The journey of the aurora begins at the sun's core, where the temperature is over 14 million degrees. The immense heat strips electrons away from atoms, creating a soup of freely floating particles known as a plasma. Over time, the plasma swirls to the surface of the sun, just as hot water rises to the surface when heating a pot of water on a stove. Strong magnetic fields (much stronger than the ones produced by the magnets on your fridge) inside the sun eject this plasma from the surface, some of which hurls towards Earth at speeds of up to 1 million kilometres per hour. This is what we call the solar wind and it takes up to three days to reach Earth.

Solar wind brings along with it ionising radiation, which can affect unshielded astronauts and even cause GPS systems to be off by tens of metres. Yet solar winds occur regularly, so why can we enjoy ice blocks outside and not be trapped inside radiation-proof houses here on Earth?

The answer is that the Earth has a remarkable defence to the solar wind - the magnetosphere. The magnetosphere is a result of molten iron constantly flowing around in the Earth's outer core, creating a magnetic field that wraps around Earth and behaves like a magnet with north and south poles. This the same reason your compass works!

When the solar wind reaches Earth's magnetosphere, most of it is simply deflected away. However, some particles travel along the magnetic field lines to the magnetic poles, penetrating the magnetosphere and entering the atmosphere.

After they collide, some energy goes into nitrogen and oxygen atoms in our atmosphere, giving them an energy boost that excites their electrons, just as electricity passes through neon in a sign, lighting it up. When the electrons fall back down from their excited state, they release streams of photons, which we then perceive as, you guessed it, light. The light forms "auroral ovals" in the Northern and Southern Hemispheres.
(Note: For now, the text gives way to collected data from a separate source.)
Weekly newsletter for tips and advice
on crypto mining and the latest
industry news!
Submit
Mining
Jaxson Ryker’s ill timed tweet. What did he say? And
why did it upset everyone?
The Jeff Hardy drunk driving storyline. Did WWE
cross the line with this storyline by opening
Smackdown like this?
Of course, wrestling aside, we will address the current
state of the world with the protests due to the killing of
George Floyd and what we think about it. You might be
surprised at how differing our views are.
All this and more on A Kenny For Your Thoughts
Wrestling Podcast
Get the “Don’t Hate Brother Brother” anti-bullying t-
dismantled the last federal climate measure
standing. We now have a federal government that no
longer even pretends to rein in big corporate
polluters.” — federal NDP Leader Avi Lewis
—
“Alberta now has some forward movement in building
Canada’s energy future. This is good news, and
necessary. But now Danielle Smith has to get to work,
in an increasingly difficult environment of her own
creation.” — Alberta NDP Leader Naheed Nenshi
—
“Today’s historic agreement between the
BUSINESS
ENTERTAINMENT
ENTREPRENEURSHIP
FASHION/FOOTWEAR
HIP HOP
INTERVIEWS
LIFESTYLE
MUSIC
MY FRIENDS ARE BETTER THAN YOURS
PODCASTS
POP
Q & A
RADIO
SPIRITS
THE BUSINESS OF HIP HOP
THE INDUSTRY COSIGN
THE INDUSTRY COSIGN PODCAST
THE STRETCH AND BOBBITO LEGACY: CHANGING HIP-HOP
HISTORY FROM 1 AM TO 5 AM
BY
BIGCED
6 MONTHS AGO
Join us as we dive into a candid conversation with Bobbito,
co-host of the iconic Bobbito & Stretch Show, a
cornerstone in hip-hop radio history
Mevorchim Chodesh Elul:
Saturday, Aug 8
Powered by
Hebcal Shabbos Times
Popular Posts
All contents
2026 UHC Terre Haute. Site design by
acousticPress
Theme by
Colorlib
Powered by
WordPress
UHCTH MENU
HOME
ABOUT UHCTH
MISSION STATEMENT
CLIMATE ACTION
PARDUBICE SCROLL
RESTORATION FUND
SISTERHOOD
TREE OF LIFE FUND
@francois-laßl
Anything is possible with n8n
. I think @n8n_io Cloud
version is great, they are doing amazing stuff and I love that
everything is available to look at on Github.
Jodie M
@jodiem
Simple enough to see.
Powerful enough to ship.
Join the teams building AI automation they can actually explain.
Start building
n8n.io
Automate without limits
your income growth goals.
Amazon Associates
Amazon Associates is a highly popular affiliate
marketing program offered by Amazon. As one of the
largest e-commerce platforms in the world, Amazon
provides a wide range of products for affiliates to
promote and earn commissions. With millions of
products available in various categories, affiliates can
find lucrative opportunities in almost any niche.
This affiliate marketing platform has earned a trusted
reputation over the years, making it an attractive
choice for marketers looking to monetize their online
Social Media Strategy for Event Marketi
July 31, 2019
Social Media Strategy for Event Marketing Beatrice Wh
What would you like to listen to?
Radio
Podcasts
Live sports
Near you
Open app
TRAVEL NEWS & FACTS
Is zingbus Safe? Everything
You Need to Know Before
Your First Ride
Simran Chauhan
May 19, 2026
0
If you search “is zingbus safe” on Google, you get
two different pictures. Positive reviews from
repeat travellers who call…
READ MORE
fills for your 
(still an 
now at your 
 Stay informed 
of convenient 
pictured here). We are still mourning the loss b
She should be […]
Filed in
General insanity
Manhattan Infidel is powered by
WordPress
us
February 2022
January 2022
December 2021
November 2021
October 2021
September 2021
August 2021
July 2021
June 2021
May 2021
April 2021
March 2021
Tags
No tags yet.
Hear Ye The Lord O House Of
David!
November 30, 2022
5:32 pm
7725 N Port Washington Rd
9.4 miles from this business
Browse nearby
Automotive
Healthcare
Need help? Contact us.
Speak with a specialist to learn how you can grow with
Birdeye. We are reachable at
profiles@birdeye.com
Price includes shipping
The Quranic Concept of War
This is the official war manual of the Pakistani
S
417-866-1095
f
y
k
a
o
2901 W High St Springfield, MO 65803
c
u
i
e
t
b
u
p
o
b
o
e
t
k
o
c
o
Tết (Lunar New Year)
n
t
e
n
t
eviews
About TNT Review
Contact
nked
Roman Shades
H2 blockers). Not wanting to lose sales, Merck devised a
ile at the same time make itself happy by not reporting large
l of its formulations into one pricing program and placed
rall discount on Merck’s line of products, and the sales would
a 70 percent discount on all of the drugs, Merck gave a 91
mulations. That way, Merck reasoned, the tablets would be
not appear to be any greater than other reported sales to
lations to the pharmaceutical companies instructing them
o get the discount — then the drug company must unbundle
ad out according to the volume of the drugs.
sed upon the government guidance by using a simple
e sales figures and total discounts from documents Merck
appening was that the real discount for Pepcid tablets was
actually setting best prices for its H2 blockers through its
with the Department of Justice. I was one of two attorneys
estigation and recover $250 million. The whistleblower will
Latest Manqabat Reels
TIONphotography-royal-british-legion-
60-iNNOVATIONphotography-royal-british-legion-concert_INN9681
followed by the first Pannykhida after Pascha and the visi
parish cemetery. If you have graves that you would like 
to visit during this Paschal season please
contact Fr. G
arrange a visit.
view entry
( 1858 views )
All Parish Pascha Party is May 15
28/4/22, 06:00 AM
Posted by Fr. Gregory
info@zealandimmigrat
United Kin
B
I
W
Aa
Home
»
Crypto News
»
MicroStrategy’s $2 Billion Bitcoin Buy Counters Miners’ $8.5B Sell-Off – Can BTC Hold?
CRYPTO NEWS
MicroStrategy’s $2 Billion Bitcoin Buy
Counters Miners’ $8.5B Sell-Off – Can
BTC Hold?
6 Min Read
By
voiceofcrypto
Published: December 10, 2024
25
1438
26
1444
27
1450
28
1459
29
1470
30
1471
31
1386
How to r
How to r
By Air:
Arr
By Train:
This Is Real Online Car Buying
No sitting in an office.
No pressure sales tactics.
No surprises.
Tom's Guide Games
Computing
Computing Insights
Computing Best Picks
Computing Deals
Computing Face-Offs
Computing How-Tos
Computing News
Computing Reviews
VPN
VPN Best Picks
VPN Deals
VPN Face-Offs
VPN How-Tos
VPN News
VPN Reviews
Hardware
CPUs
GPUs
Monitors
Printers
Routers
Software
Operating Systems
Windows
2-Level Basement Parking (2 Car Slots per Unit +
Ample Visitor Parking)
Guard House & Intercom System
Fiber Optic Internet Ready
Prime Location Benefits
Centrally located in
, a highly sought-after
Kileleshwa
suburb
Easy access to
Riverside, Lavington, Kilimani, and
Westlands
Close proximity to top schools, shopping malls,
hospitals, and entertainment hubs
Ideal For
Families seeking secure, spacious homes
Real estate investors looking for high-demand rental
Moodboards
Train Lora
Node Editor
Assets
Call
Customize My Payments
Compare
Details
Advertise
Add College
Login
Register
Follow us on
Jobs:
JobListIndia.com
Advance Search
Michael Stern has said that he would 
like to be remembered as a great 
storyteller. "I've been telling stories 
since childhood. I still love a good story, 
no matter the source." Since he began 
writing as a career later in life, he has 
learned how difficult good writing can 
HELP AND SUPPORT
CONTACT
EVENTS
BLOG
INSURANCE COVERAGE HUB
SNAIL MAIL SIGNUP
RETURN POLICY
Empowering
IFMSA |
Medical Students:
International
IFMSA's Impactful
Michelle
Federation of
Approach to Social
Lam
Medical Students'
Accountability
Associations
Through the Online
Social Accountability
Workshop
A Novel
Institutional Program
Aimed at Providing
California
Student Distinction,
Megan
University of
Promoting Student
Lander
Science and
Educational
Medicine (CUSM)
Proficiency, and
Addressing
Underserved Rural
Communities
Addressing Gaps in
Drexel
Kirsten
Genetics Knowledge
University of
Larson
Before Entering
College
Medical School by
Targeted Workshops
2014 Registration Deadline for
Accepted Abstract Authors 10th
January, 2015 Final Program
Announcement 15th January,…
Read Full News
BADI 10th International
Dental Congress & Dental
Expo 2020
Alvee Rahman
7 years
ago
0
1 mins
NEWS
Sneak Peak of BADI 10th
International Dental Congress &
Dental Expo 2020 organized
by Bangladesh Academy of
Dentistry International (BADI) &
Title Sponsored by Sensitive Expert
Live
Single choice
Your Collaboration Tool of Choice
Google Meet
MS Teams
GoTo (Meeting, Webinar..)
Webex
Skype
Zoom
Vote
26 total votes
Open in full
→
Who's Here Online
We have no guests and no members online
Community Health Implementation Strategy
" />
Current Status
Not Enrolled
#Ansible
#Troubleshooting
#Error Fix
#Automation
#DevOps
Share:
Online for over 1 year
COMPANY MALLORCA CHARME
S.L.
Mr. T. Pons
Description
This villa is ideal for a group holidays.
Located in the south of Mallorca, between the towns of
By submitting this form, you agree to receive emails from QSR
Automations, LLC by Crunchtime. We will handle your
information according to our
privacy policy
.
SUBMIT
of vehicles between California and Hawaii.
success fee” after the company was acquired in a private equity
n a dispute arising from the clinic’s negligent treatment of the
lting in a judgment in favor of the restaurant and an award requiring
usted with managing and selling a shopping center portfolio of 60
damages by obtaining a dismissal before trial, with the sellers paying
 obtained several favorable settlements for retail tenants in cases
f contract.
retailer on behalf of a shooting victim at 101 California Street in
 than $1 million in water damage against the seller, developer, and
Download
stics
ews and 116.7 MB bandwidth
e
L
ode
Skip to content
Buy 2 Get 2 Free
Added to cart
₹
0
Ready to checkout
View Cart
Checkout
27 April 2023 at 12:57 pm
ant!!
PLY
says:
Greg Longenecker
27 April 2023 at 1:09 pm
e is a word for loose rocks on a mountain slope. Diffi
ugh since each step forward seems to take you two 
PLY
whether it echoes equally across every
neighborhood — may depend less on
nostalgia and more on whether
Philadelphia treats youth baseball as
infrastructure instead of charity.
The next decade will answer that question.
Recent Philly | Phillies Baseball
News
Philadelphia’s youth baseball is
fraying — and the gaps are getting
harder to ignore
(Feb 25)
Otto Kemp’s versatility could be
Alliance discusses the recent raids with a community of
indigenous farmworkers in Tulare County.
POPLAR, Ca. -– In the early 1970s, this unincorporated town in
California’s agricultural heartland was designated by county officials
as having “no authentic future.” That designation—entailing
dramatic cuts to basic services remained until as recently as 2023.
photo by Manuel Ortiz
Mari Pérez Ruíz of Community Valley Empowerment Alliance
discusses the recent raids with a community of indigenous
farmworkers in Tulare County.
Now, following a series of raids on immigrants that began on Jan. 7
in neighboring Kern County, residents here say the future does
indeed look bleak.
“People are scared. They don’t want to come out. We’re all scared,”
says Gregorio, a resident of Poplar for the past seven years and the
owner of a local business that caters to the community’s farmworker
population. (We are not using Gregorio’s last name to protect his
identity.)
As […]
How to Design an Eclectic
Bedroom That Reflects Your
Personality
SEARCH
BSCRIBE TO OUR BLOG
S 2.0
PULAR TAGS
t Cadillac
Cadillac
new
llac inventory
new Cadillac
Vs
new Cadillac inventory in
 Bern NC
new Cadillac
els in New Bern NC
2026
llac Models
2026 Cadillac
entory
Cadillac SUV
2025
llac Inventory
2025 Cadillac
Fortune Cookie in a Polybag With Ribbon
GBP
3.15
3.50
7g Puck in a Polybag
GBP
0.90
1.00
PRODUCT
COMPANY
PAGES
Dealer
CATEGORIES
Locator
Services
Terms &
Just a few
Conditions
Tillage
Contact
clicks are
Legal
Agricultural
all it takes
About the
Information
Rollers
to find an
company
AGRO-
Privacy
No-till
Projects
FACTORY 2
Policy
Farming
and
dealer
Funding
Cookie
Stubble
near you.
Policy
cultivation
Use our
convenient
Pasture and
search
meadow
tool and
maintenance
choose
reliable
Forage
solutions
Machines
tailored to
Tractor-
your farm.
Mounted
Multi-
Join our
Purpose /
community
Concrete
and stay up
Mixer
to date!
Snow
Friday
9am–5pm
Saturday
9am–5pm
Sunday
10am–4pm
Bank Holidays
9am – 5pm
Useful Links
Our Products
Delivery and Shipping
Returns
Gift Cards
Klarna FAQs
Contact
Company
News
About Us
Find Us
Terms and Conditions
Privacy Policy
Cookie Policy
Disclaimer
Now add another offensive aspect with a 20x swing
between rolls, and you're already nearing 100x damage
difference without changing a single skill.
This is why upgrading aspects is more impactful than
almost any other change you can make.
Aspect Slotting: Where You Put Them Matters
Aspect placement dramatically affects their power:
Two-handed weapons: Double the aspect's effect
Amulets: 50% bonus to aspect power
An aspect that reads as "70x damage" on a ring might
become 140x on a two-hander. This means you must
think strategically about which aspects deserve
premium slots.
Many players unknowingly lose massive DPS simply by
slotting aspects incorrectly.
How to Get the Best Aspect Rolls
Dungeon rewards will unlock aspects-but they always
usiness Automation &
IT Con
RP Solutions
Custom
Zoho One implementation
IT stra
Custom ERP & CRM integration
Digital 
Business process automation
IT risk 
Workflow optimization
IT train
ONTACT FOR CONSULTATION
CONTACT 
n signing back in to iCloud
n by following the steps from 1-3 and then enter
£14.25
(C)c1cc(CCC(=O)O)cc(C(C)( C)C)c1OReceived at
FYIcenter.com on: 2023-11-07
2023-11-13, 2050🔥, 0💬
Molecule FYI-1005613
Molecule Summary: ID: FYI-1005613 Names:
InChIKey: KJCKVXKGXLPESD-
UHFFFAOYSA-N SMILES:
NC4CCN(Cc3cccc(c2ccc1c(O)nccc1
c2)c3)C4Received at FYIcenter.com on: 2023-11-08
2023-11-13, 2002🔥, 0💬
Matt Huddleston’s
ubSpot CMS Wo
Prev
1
The aurorae are most intense and frequent when there are stronger solar winds known as coronal mass ejections. The colour of the lights depends on the colour that is unique to the atom and the location where the sun's particles interact with atmospheric atoms. The green colour, for instance, comes from oxygen. The dancing movement of the aurora traces the Earth's magnetic field lines and is caused by the variation in the solar wind.

Light from sun in the day outshines the aurora, and at night it can be hidden due to moonlight and/or cloud cover.

Hopefully one day you are lucky enough to witness the aurora. But the word I'd suggest using to describe the experience wouldn't be awe-inspired or mesmerised, but rather "star-struck".